> [Instructions for the task]: Of the material below, the lines to be retyped are those from the line containing "While the media" through the line containing "Market Updates", inclusive; reproduce them exactly.

> [Extracted entries]:
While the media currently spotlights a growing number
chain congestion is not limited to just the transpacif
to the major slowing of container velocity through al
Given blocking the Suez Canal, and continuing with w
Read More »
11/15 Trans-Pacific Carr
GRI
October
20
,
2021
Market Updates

--

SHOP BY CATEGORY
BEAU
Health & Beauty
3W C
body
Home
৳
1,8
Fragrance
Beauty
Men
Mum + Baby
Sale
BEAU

* * *

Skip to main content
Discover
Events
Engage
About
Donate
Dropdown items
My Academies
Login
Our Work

> [Written solution]:
While the media currently spotlights a growing number
chain congestion is not limited to just the transpacif
to the major slowing of container velocity through al
Given blocking the Suez Canal, and continuing with w
Read More »
11/15 Trans-Pacific Carr
GRI
October
20
,
2021
Market Updates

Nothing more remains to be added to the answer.